The Midrange: The AF78s’ midrange is quite forward, and the vocals have good energy. However, I found the AF78s’ midrange to be rather weird and unnatural. The vocals sound like they’re quite far from you, like they’re being transferred to your ears through a long tube. There might be some people that like their vocals to sound like this, but I myself thought that they sounded too strange in ratio to how they sounded in some of my other IEMs and headphones. Other than that, the midrange is quite detailed, clear and slightly warm too.

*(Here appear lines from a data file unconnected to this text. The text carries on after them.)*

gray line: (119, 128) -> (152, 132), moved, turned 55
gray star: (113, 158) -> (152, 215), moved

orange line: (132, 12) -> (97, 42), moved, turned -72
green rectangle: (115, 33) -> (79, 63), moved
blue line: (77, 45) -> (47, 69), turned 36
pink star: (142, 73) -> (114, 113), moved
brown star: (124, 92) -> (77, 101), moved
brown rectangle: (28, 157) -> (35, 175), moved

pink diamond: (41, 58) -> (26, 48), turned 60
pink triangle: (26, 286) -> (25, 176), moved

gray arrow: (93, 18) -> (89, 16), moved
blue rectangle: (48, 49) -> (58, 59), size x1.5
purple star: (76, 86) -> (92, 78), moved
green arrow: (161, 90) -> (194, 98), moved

The Treble: The highs are produced by a separate driver (a balanced armature), which does its job wonderfully. The clarity is great, quite a bit clearer and cleaner than the bass and the mids. It is slightly overshadowed by the bass, but not to a point which I’d actually call it recessed. It’s pretty detailed, also in the upper extensions. It isn’t the most sparkle-full that I’ve ever heard, but it has enough sparkle to please almost anyone.
Sound-Stage & Imaging: The sound-stage’s size is only average both in depth and wideness, while the height is slightly above average. The imaging is about average too. Instruments separation is good, but slightly better in the treble because of the faster-BA driver that handles it.

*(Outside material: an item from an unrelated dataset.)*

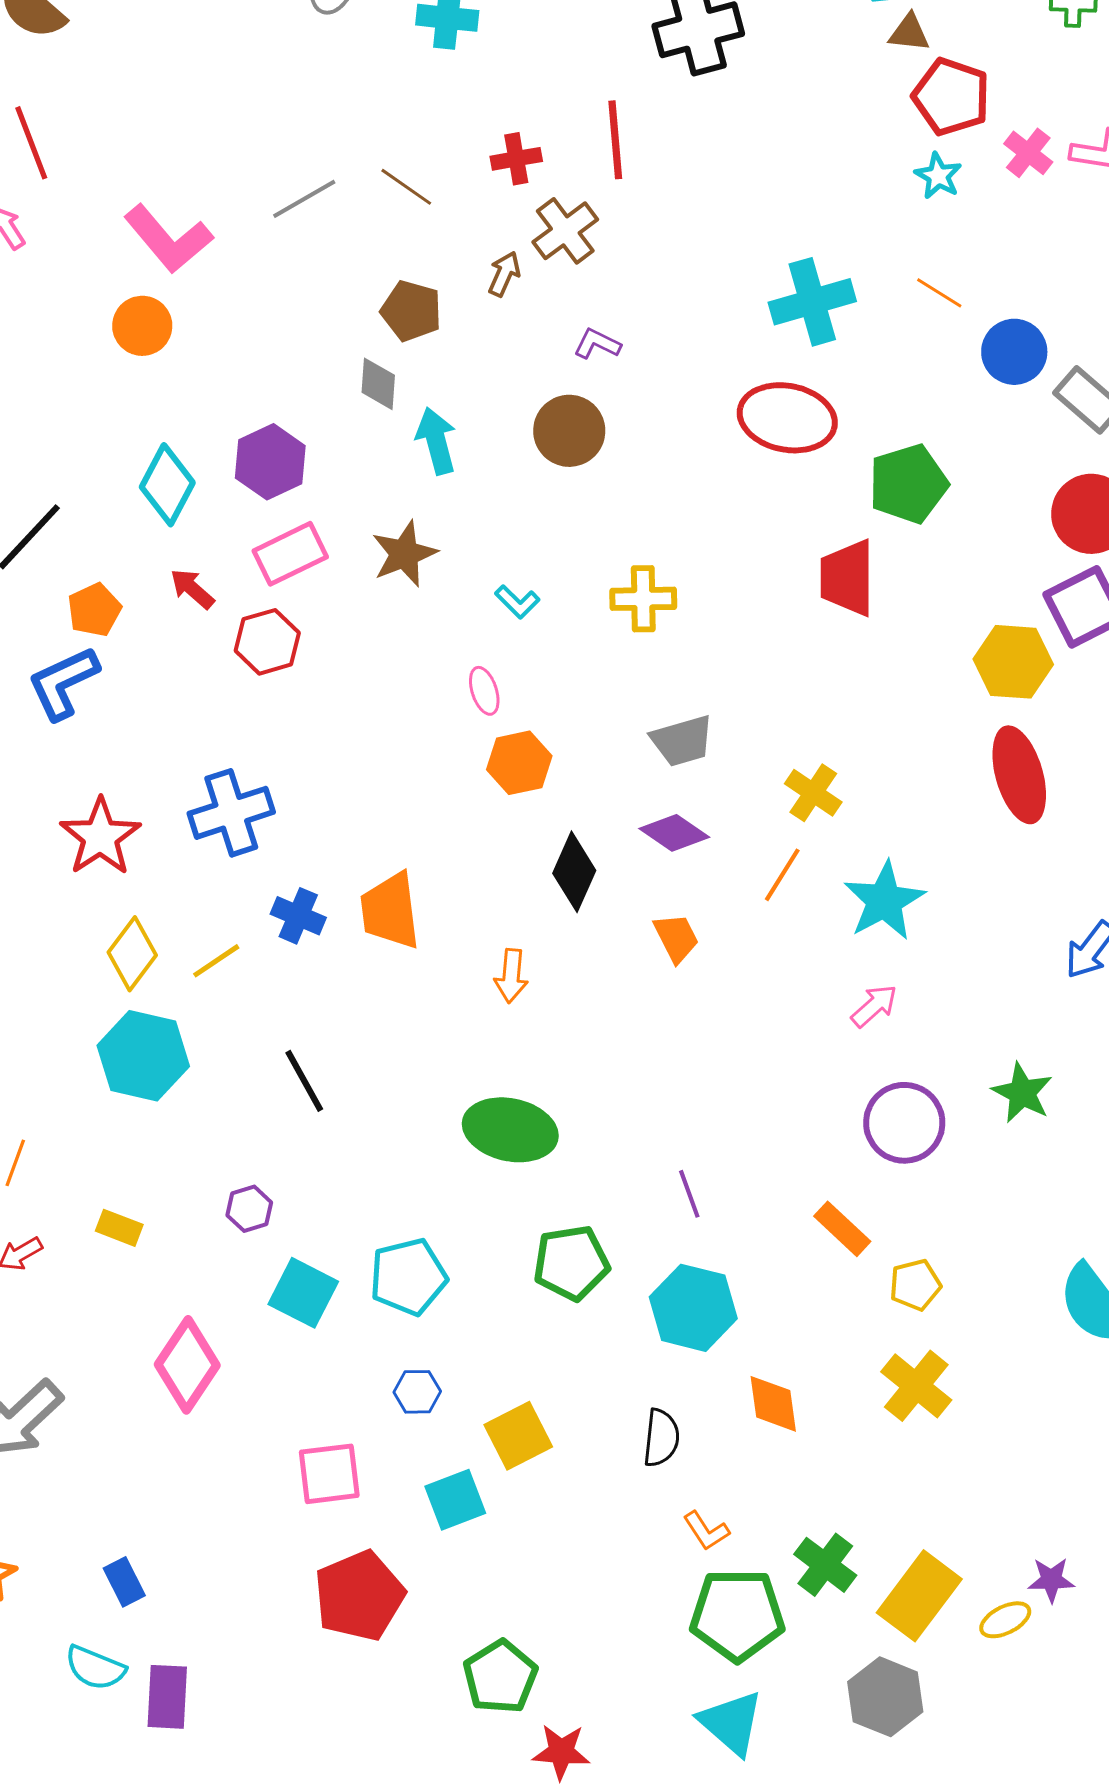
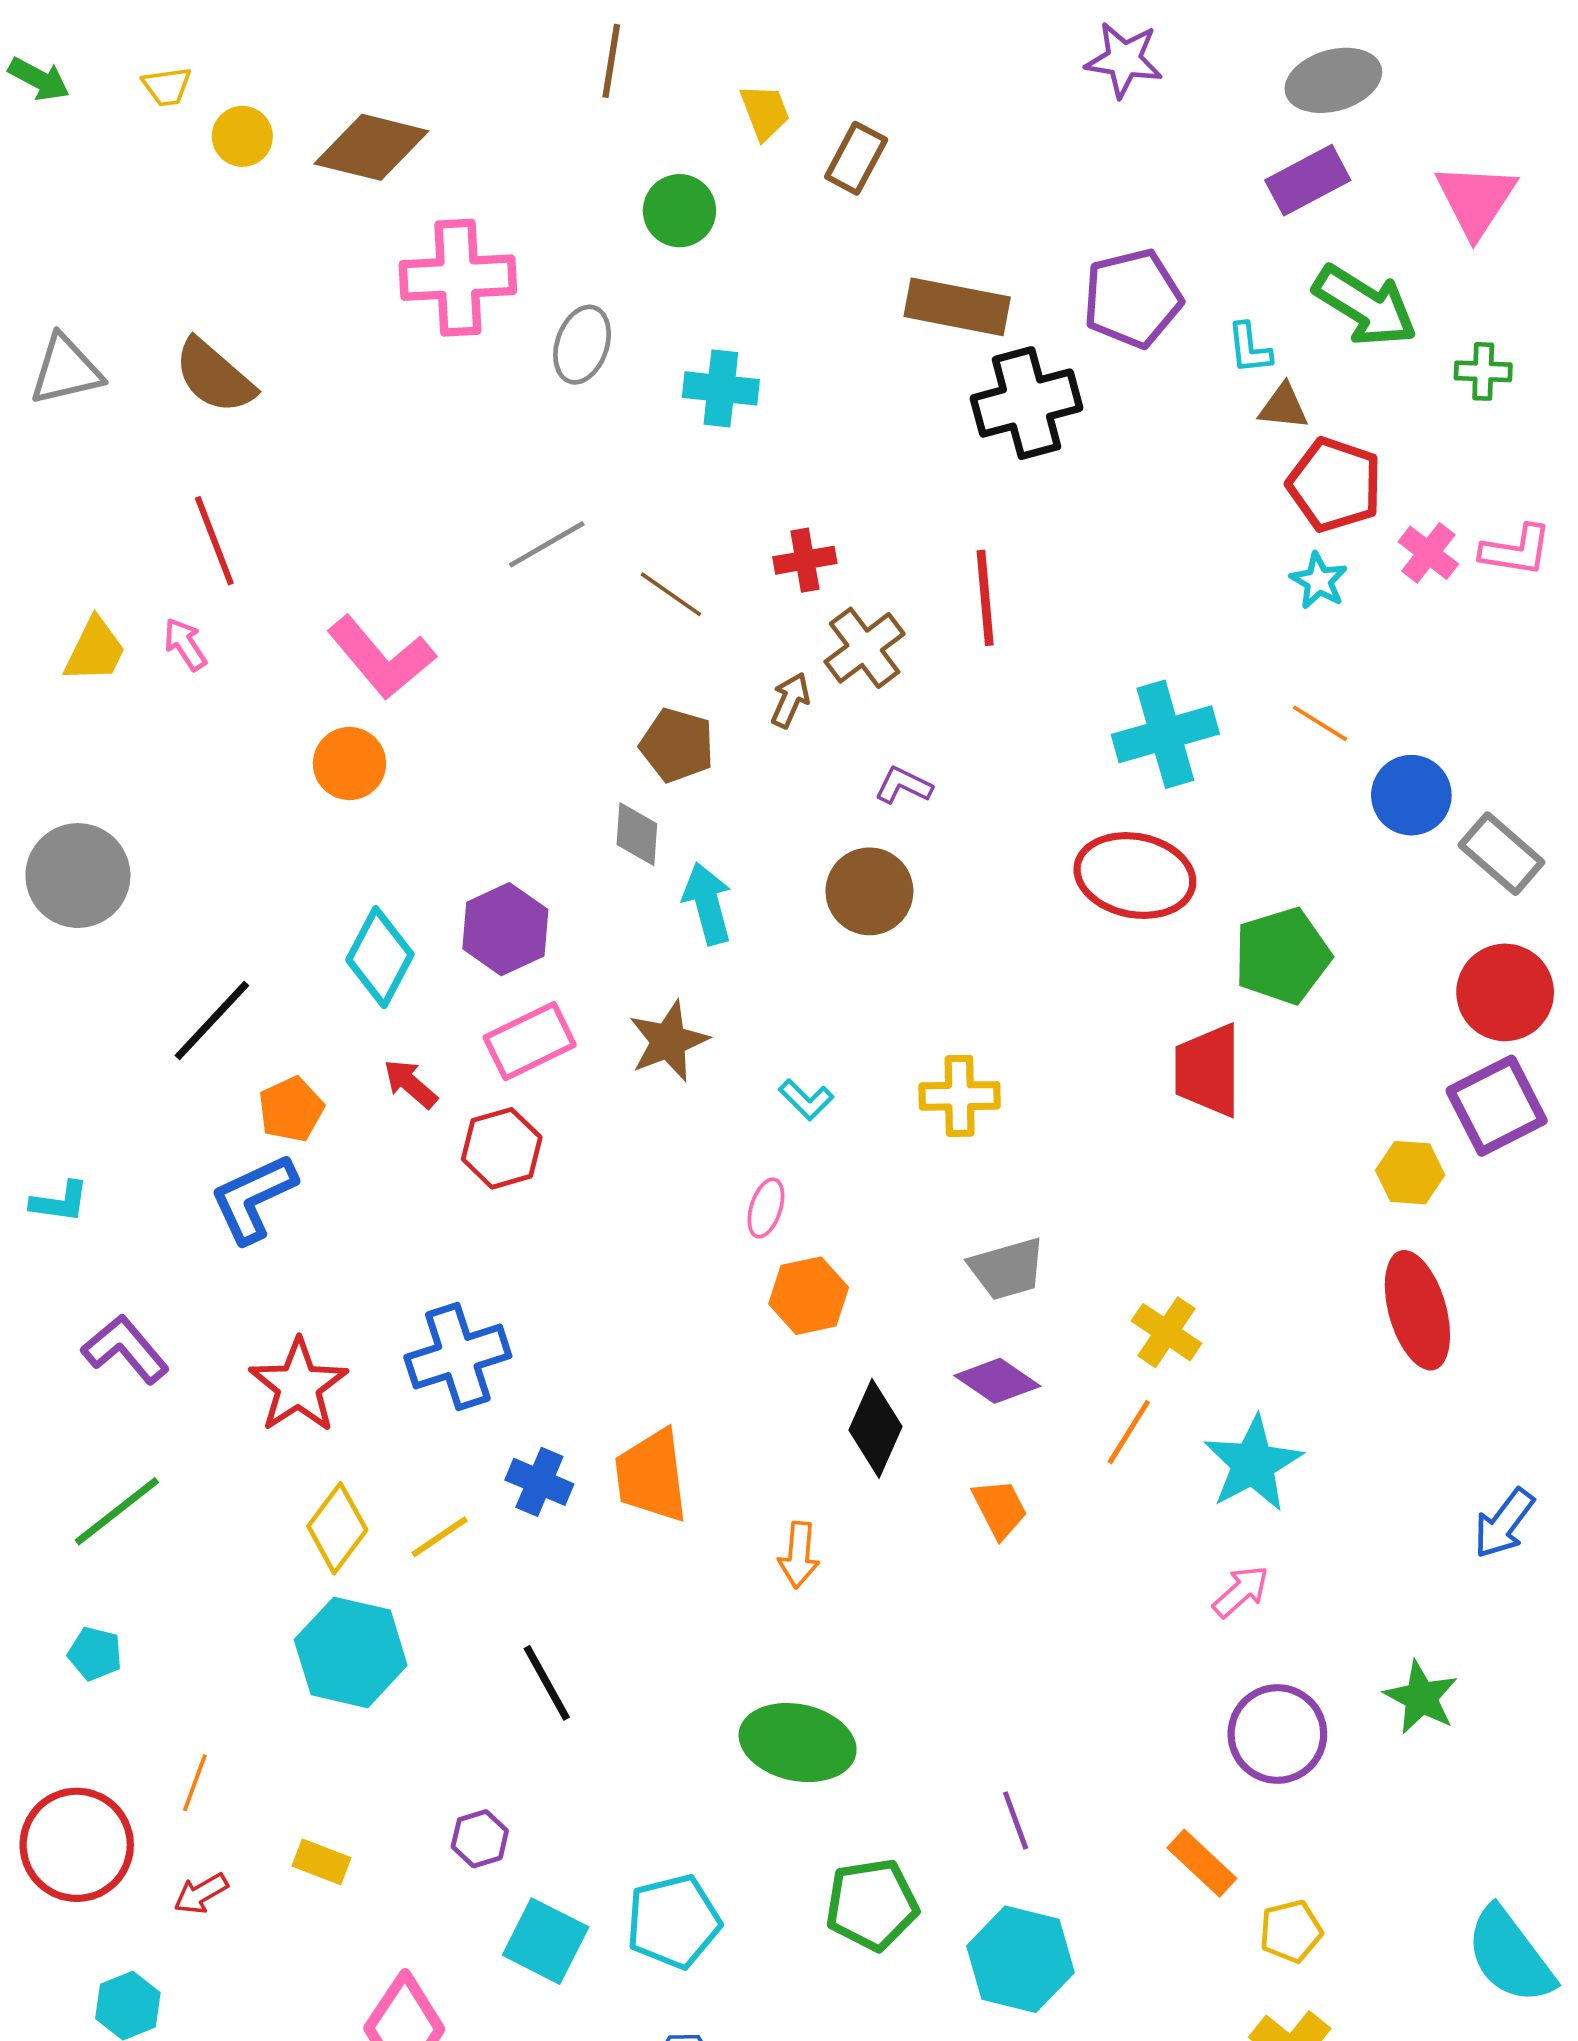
red line: (615, 140) -> (985, 598), moved
gray line: (304, 199) -> (547, 544), moved
yellow hexagon: (1013, 662) -> (1410, 1173), size x0.7
pink ellipse: (484, 691) -> (766, 1208), turned 36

The rating for the “Sound Quality” section is 6.5/10. It is given in ratio to the price of the reviewed product at the time of the review.
The AF78s are a good first try for Audiofly. They’re quite good in some of the areas, but they do have some quite major flaws too, such as the way that vocals sound, the isolation, the microphonic cable and the durability of the strain reliefs. These IEMs show how great the potential of a Hybrid driver configuration is, and I believe that we’ll see more and more IEMs using a hybrid design, it is the future, and it looks quite bright. With a better tuned crossover, the AF78s could’ve sounded better; their sound quality is still decent, but I think that there are a lot better sounding IEMs in their price-range. Overall, it seems like Audiofly will have a promising future. The final rating is 7/10.